- Born: 3 January 1963 (age 63) Mopti, Mali
- Other name: Ibi Maiga
- Occupations: Singer; actor; comedian; politician;

= Ibrahim Maiga =

Slovak singer, actor, and politician (born 1963)

Ibrahim Maiga, also known as Ibi Maiga, (born in Mopti, 3 January 1963), is a Slovak singer, actor, comedian, and politician.

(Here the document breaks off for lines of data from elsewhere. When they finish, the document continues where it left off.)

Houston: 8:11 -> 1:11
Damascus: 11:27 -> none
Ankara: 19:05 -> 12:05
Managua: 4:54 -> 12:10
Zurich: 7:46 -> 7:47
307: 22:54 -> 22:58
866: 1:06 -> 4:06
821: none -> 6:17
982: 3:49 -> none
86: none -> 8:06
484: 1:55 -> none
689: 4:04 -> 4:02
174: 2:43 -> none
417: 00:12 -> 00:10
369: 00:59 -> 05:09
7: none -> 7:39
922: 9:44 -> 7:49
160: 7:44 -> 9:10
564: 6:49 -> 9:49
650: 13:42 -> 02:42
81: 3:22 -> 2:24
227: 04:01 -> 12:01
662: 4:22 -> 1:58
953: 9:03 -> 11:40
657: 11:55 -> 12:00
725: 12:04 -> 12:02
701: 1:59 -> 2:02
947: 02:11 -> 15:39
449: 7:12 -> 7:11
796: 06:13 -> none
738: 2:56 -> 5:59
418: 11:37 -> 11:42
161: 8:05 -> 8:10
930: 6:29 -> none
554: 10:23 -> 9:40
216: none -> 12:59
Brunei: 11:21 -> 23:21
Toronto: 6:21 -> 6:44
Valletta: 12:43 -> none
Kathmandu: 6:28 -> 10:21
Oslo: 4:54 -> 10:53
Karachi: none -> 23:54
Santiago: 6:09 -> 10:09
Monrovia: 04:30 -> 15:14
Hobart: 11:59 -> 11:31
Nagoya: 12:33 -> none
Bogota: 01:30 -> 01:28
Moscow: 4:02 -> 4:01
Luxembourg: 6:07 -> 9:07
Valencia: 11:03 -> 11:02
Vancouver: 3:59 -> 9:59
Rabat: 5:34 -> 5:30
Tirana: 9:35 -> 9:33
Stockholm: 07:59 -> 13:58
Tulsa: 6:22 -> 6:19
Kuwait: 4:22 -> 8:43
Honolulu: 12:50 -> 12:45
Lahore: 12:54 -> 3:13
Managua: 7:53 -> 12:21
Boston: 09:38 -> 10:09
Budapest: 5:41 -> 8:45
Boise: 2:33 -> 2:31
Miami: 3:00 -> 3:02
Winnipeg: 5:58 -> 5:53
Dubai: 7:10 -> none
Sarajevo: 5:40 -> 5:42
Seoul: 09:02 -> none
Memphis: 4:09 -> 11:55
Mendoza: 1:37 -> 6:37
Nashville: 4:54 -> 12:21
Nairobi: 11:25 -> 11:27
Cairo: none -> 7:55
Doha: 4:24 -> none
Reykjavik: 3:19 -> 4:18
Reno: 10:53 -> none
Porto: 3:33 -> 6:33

The BBC describes him as a "celebrity in Slovakia".

==Biography==
Maiga moved to what was then Czechoslovakia in the late 1980s as a student at the Slovak University of Technology in Bratislava and subsequently obtained Slovak citizenship. He "quickly became famous as a singer and actor". The BBC describes him as "a well-known figure" through his "infectious humour and songs about his homeland, Mali".

He stood as a candidate for the European Parliament during the 2009 elections, representing the Party of the Democratic Left (SDL). As a pro-European, he has stated: "Particularly now, in a time of crisis, we see how important the European Union is. Without its existence, several states might have suffered collapse". Explaining his choice to run for the European Parliament, he also stated: "I really want to fight this election just to show Europe that Slovakia has a great future in Europe. If I'm elected and for the first time in history a black man represents Slovakia, that's going to be obvious to all of Europe."

In 2019, Maiga announced his return to politics and ran for a seat in the 2019 European Parliament election in Slovakia as a representative of the Priama Demokracia party.

Maiga speaks six languages. He has two children, a son and a daughter.